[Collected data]
[Start of Attachment]

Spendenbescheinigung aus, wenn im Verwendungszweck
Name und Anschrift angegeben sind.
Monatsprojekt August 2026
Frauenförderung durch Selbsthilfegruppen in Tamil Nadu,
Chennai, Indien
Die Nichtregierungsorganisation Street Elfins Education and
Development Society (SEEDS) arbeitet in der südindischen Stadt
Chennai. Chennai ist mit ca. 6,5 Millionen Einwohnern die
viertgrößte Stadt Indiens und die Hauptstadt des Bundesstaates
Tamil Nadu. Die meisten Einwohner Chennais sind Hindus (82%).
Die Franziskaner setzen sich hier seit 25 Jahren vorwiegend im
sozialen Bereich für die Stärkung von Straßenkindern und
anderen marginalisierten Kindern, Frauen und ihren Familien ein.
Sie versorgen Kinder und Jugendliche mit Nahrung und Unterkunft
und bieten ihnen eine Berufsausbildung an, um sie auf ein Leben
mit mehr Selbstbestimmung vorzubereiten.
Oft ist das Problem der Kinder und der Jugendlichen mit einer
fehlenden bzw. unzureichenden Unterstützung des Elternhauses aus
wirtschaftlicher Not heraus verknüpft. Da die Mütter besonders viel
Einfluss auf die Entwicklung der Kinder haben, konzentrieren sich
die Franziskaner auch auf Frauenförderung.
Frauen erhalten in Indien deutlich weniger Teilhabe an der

[End of Attachment]

From the first record to the last, print each one exactly.

Spendenbescheinigung aus, wenn im Verwendungszweck
Name und Anschrift angegeben sind.
Monatsprojekt August 2026
Frauenförderung durch Selbsthilfegruppen in Tamil Nadu,
Chennai, Indien
Die Nichtregierungsorganisation Street Elfins Education and
Development Society (SEEDS) arbeitet in der südindischen Stadt
Chennai. Chennai ist mit ca. 6,5 Millionen Einwohnern die
viertgrößte Stadt Indiens und die Hauptstadt des Bundesstaates
Tamil Nadu. Die meisten Einwohner Chennais sind Hindus (82%).
Die Franziskaner setzen sich hier seit 25 Jahren vorwiegend im
sozialen Bereich für die Stärkung von Straßenkindern und
anderen marginalisierten Kindern, Frauen und ihren Familien ein.
Sie versorgen Kinder und Jugendliche mit Nahrung und Unterkunft
und bieten ihnen eine Berufsausbildung an, um sie auf ein Leben
mit mehr Selbstbestimmung vorzubereiten.
Oft ist das Problem der Kinder und der Jugendlichen mit einer
fehlenden bzw. unzureichenden Unterstützung des Elternhauses aus
wirtschaftlicher Not heraus verknüpft. Da die Mütter besonders viel
Einfluss auf die Entwicklung der Kinder haben, konzentrieren sich
die Franziskaner auch auf Frauenförderung.
Frauen erhalten in Indien deutlich weniger Teilhabe an der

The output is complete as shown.